(also known as the world's most complicated bruschetta)
2 french baguettes
For the Mixture:
3 cloves garlic -minced
7 medium roma tomatoes - chopped fine
4 green onions - diced, including some of the green stems
12 oz. jar of roasted sweet pepper - drained
2 Tablespoons capers - rinsed and drained
15 asparagus spears - tender tips only - sliced diagonally very thin and blanched
1 Tablespoon oregano flakes
1 teaspoon salt
1/2 teaspoon pepper to taste
2 Tablespoons EV Olive Oil
For the Topping:
Pesto spread - e.g. Classico Basil Pesto
Crumbled Gorgonzola or Bleu Cheese
Balsamic Vinegar - 1/4 cup reduced by 50% over low heat
Slice the baguettes diagonally in 1/2 inch slices and lightly toast the baguettes on a grill or under the broiler until golden.

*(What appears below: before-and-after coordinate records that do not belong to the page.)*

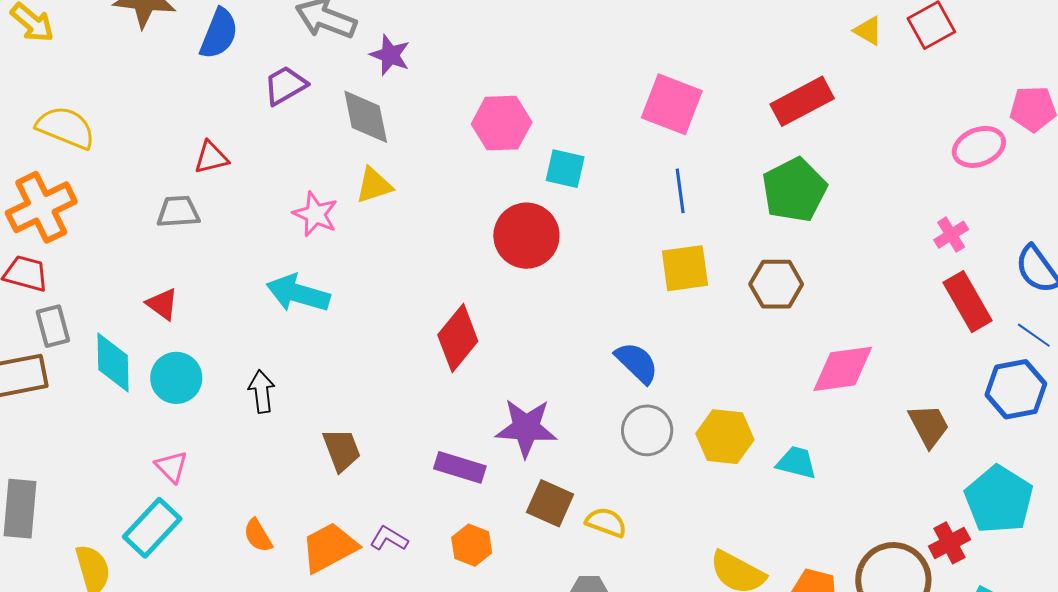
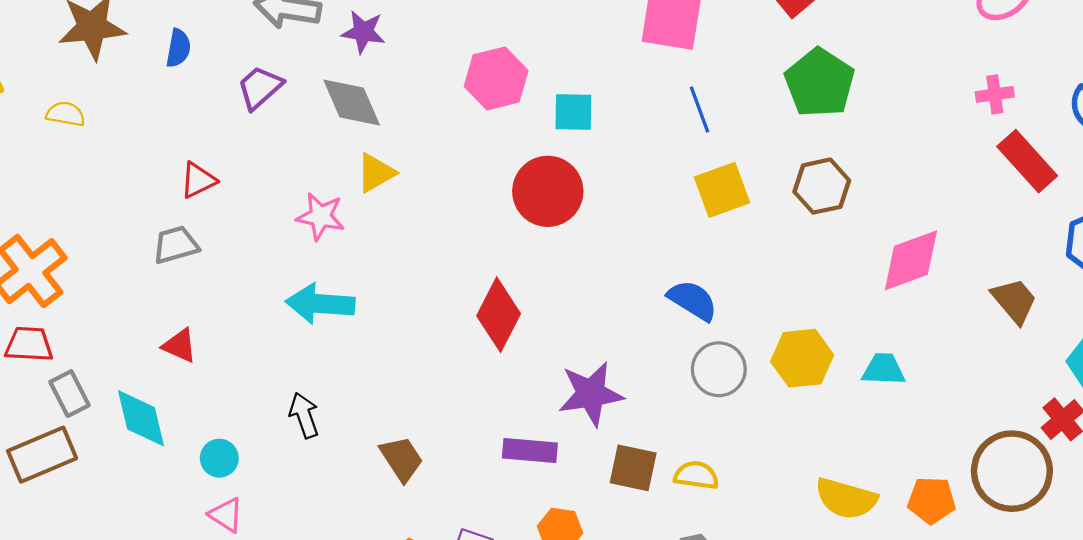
blue semicircle: (219, 34) -> (178, 48), size x0.7
yellow semicircle: (66, 128) -> (66, 114), moved, size x0.6
pink cross: (951, 235) -> (995, 94), turned 36
cyan circle: (176, 378) -> (219, 458), moved, size x0.7

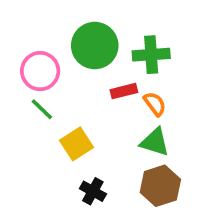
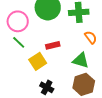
red rectangle: (124, 91) -> (53, 45), moved
orange semicircle: (155, 104) -> (91, 37), moved

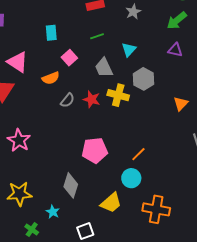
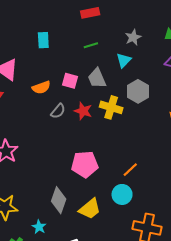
gray star: (133, 12) -> (133, 37), moved
pink square: (69, 58) -> (70, 81), moved, turned -35
yellow trapezoid: (111, 203) -> (90, 209), moved

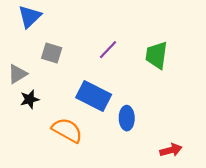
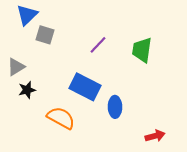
gray square: (52, 53) -> (45, 35), moved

In a medium bowl, combine the ingredients for the Mixture, but drain any excess juice from the tomato or peppers before adding the olive oil. This will help the flavors blend. Cover the bowl with plastic and refrigerate for at least one hour.
To assemble the bruschetta, lightly spread a little pesto mix on each piece of toasted bread. Spoon a generous mound of the Mixture, topped with a few crumbles of the cheese. Drizzle a little (about a half teaspoonfull) of balsamic over everything and serve.
It's best to assemble the bruschetta just before serving so the toasts don't get soggy.
By the way, the proper pronunciation is with a hard "k" rather than a soft "ch," as in "bruce kett ah" This is, of course, a vegetarian recipe. If you leave off the cheese & pesto, it is vegan as well.